I don't especially like my face being called "pathetic." Take that back! And most sports fans aren't posers as you claim. I root for my teams because I like them.

If you want a decent sports metaphor that applies as well to the herd of fans as it does to the players, try picking one from the most recent scandal. All those concerned look — and talk — as if they were suffering from a concussion.
How is this a metaphor?

Wait! Have you ever had a discussion about higher education that wasn't polluted with babble about the college team and the amazingly lavish on-campus facilities for the cult of athletic warfare?
Yes.

Noticed how the sign of a bad high school getting toward its Columbine moment is that the jocks are in the saddle?
No.

Worried when retired generals appear on the screen and talk stupidly about "touchdowns" in Afghanistan?
That means "good." I can write you up a list if it will help.

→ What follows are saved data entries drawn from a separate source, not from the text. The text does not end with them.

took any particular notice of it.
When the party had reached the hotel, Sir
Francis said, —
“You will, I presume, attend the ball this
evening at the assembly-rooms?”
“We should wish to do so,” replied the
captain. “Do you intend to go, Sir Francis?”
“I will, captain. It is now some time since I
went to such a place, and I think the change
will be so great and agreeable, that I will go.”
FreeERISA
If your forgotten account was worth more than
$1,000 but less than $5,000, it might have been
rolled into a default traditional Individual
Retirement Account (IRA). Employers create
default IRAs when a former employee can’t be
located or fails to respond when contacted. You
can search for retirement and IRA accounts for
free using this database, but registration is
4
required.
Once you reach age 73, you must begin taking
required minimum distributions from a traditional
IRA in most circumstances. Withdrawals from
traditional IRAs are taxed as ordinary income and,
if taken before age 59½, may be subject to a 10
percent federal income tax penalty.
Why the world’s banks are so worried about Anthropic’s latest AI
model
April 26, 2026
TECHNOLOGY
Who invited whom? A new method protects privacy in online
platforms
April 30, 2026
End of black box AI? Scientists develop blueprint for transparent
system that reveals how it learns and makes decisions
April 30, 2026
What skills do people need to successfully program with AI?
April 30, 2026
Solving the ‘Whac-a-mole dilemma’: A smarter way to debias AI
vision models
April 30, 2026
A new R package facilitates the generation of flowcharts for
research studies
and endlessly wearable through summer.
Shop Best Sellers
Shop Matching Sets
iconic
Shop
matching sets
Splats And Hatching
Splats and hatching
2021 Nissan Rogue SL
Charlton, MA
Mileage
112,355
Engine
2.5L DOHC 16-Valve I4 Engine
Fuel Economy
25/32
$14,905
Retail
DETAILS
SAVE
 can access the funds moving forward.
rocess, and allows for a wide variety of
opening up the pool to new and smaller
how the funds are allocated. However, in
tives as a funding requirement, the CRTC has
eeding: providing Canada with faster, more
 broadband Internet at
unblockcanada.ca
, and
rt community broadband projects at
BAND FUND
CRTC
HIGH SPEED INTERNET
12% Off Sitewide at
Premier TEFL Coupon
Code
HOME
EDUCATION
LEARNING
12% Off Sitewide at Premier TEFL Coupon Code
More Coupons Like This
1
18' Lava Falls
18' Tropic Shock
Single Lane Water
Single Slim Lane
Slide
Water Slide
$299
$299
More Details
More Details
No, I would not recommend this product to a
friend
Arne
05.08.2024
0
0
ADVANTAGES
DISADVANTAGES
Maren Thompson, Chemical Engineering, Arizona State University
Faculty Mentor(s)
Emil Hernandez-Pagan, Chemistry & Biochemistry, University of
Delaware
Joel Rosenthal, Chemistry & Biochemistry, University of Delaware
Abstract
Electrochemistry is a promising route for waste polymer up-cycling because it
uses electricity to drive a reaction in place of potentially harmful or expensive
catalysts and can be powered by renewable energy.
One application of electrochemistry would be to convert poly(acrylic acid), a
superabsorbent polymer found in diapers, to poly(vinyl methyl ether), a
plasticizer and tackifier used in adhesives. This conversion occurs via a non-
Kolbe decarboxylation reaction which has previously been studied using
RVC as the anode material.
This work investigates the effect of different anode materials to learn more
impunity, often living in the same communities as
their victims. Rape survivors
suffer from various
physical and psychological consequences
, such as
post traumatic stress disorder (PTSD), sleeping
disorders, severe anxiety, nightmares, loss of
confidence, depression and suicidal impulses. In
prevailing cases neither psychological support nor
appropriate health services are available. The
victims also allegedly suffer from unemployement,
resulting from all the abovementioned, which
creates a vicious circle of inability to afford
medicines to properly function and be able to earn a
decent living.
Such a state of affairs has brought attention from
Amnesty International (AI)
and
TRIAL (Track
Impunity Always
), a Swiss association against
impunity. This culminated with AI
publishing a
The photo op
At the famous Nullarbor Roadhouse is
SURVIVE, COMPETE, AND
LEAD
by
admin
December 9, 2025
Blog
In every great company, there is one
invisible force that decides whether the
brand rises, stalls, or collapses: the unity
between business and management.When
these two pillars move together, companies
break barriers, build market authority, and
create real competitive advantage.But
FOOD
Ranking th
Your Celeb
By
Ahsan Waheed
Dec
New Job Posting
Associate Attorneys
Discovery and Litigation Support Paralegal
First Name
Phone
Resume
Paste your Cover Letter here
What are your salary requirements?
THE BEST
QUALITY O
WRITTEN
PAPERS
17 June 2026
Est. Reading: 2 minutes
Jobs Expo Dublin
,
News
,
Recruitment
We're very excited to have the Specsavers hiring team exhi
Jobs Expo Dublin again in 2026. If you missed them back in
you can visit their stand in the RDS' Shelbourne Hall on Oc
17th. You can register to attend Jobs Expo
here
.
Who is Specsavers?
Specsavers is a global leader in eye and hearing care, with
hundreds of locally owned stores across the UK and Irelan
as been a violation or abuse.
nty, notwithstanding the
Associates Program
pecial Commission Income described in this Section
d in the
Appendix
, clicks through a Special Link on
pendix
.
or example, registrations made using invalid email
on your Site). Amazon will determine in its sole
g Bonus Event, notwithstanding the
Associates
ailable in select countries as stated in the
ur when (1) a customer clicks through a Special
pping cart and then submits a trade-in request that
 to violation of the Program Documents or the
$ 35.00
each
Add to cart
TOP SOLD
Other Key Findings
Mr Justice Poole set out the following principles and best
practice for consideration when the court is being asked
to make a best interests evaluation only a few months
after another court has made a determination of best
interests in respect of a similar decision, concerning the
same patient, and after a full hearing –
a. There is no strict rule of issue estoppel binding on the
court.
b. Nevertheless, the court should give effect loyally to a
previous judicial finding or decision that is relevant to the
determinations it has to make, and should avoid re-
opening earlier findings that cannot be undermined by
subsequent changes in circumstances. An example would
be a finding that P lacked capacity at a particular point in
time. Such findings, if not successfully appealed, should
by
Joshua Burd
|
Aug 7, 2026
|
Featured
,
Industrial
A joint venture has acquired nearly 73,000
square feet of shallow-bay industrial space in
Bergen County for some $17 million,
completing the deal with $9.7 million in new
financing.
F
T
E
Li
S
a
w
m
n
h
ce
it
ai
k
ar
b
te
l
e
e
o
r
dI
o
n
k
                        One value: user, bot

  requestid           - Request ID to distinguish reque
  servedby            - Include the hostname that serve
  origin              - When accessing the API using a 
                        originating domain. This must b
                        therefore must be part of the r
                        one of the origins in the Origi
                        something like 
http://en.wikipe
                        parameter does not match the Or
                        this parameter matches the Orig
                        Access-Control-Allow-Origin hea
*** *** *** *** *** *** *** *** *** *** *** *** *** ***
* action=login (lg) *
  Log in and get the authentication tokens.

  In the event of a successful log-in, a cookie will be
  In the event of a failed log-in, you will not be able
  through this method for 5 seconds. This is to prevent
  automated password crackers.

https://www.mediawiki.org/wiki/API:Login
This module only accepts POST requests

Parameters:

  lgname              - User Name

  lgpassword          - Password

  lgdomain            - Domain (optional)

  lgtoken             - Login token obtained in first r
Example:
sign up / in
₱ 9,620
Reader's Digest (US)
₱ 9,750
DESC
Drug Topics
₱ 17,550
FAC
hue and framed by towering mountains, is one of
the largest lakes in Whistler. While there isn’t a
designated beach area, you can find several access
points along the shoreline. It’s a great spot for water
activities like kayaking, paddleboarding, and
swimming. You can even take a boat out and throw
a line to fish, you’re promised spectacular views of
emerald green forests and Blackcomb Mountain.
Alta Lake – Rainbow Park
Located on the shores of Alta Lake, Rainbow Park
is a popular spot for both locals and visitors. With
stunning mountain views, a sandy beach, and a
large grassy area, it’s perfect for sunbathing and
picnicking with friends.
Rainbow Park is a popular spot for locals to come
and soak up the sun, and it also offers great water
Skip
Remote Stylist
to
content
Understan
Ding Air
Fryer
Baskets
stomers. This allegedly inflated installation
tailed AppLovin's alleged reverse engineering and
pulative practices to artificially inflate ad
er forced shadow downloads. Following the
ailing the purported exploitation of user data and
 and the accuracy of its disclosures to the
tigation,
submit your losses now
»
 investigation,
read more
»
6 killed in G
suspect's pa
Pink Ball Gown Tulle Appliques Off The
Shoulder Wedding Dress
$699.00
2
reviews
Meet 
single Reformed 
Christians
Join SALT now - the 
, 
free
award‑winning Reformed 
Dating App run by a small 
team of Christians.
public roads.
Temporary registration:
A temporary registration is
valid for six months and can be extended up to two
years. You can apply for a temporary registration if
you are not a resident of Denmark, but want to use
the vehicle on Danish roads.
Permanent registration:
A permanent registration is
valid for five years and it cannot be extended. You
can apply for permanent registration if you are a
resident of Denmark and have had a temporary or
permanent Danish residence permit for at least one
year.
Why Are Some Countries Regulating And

By a sort of Gresham's law, the emphasis on sports has a steadily reducing effect on the lowest common denominator, in its own field and in every other one that allows itself to be infected by it.
Sports = pure viral evil.

Though I didn't think the story belonged in the news section at all, I did learn today that there's not enough snow for this bloatedly funded spitefest
Spitefest.

in Vancouver and so they'll be choppering some white stuff in from the north. That at least might be momentarily interesting to watch (Haitians in particular would, I bet, be riveted to see it).
Way to exploit a recent tragedy that has absolutely nothing to do with your argument. I really thought you were better than this, Mr. Hitchens.

Meanwhile, with millions of other don't-care people, I won't be able to escape the pulverizing tedium of the events themselves.
If you don't like them, don't fucking watch them.

Global warming never seemed a more inviting prospect. Let it not snow, let it not snow, let it not snow.
Global warming increases precipitation, including snow. Maybe if there weren't all those articles about sports on the front page of the newspaper's science section, you might know that.